---- PROVIDED MATERIAL

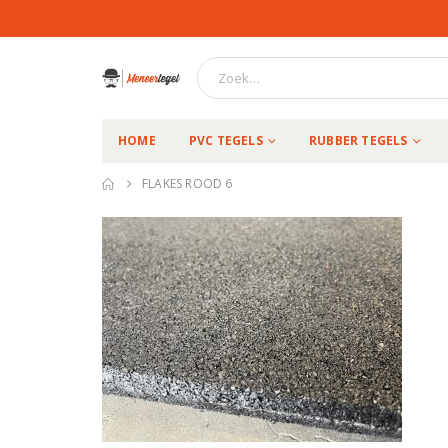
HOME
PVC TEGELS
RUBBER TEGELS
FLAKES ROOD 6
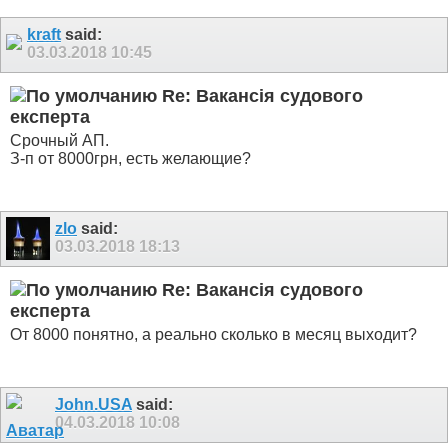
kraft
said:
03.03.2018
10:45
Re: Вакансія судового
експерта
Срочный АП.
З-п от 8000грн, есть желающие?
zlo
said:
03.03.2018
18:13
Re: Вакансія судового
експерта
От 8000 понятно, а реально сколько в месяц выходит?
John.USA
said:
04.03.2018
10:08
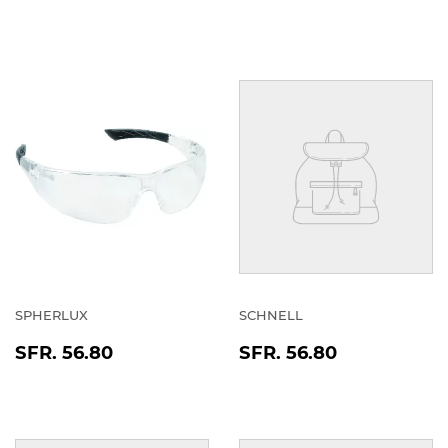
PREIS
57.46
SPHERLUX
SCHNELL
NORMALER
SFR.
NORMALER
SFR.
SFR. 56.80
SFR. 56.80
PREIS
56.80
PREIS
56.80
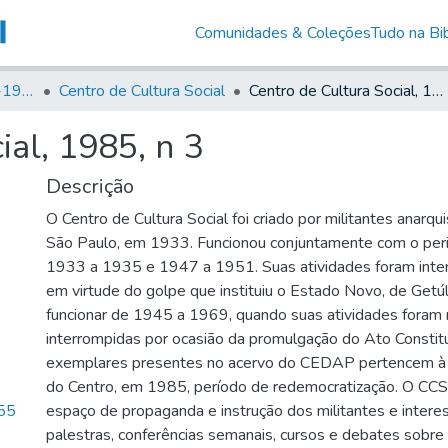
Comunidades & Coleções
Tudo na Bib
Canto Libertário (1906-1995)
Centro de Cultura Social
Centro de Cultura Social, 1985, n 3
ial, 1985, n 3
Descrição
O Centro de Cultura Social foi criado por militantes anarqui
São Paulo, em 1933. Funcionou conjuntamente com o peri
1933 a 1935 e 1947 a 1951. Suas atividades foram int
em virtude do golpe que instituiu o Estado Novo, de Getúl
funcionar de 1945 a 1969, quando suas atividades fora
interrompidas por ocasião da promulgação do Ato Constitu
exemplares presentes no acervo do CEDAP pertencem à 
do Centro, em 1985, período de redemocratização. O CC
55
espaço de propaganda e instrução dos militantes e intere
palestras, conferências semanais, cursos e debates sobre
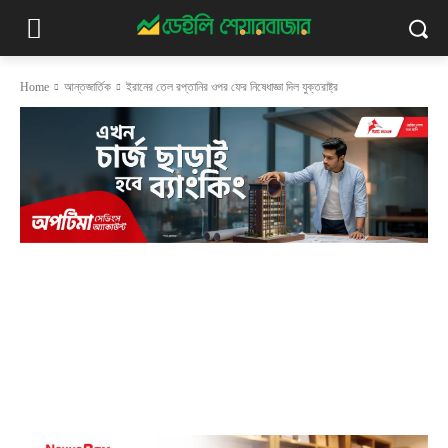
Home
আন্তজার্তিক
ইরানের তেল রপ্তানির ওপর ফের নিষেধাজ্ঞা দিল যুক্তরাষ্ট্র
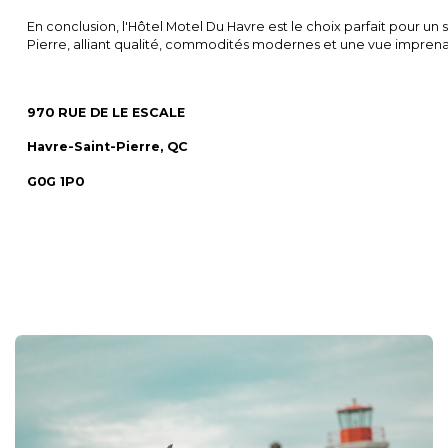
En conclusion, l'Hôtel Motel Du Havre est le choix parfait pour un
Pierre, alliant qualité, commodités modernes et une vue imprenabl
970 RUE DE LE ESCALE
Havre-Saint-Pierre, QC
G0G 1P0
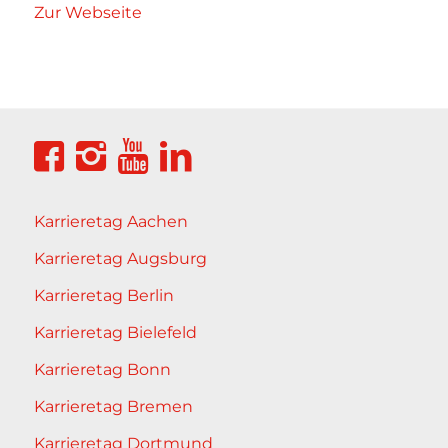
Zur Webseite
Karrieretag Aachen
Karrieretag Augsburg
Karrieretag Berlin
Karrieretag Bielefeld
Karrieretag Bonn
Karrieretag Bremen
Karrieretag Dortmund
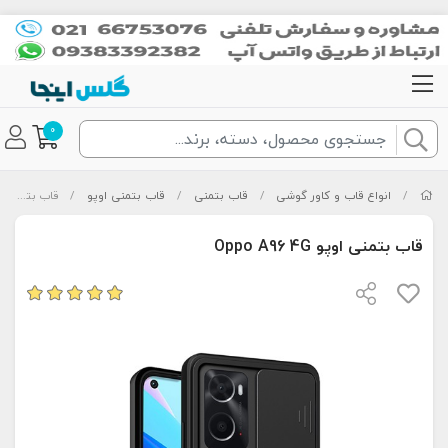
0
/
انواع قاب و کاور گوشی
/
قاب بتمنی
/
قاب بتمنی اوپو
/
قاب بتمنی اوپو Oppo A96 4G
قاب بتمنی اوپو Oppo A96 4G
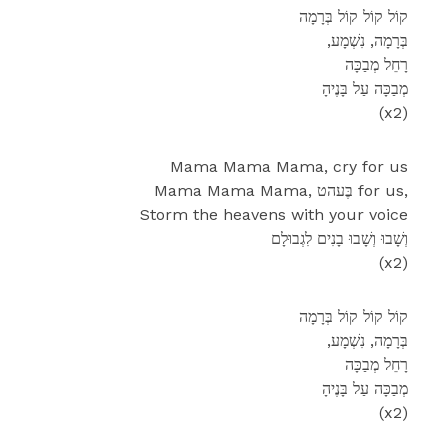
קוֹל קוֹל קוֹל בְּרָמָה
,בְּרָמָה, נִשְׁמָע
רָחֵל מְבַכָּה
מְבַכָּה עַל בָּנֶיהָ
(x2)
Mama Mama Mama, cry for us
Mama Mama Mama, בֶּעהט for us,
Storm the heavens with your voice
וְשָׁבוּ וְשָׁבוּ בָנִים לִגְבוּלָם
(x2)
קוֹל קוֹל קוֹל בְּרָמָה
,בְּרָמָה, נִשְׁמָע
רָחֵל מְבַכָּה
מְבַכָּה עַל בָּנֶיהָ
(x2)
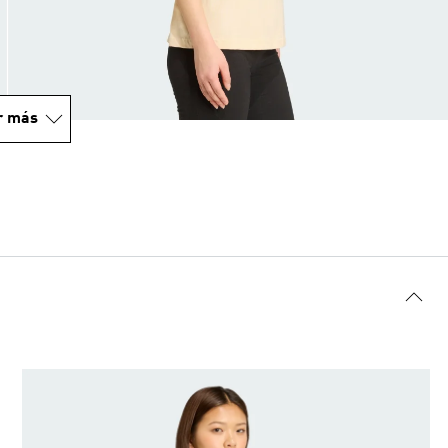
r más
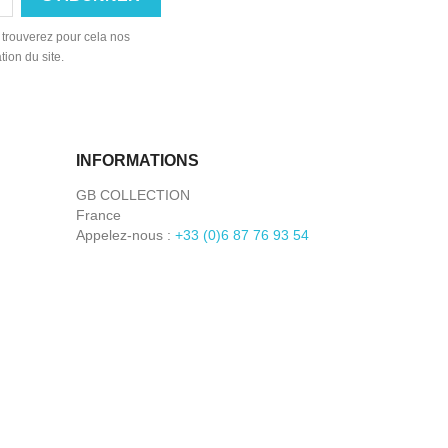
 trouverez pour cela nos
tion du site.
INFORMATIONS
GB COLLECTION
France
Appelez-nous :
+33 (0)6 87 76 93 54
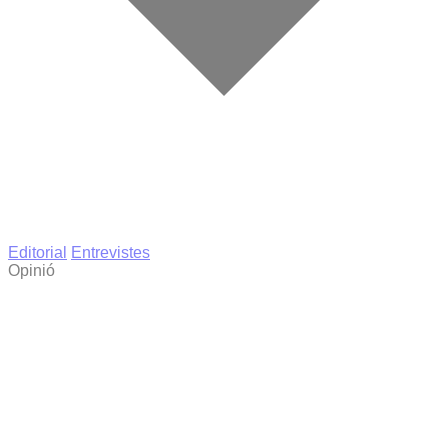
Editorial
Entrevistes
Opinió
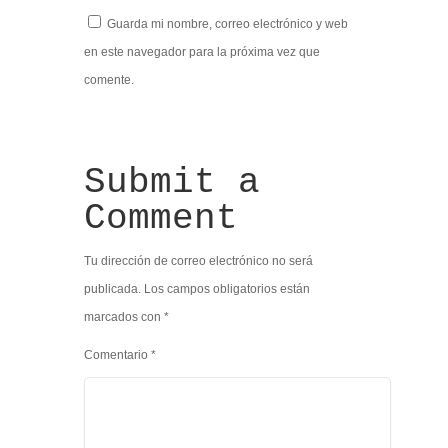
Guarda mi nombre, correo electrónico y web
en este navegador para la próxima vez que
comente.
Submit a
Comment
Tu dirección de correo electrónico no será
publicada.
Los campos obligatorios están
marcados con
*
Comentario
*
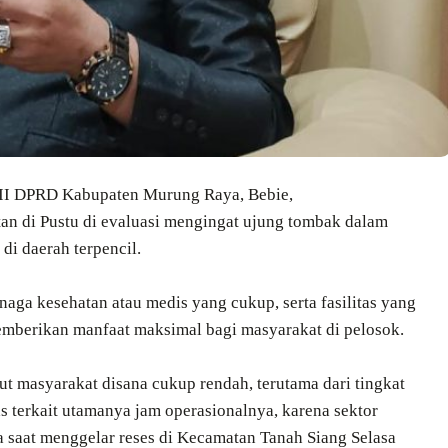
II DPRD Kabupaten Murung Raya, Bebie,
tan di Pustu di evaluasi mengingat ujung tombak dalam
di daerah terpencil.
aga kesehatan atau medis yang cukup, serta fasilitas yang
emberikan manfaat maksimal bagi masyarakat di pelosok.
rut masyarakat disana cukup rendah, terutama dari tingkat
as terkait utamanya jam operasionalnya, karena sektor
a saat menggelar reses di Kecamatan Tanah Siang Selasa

--------

● **TASK TO COMPLETE**
From the listing, reproduce every line where the word "pour" is present.

● **SOLUTION**
En conclusion, l'Hôtel Motel Du Havre est le choix parfait pour un
 trouverez pour cela nos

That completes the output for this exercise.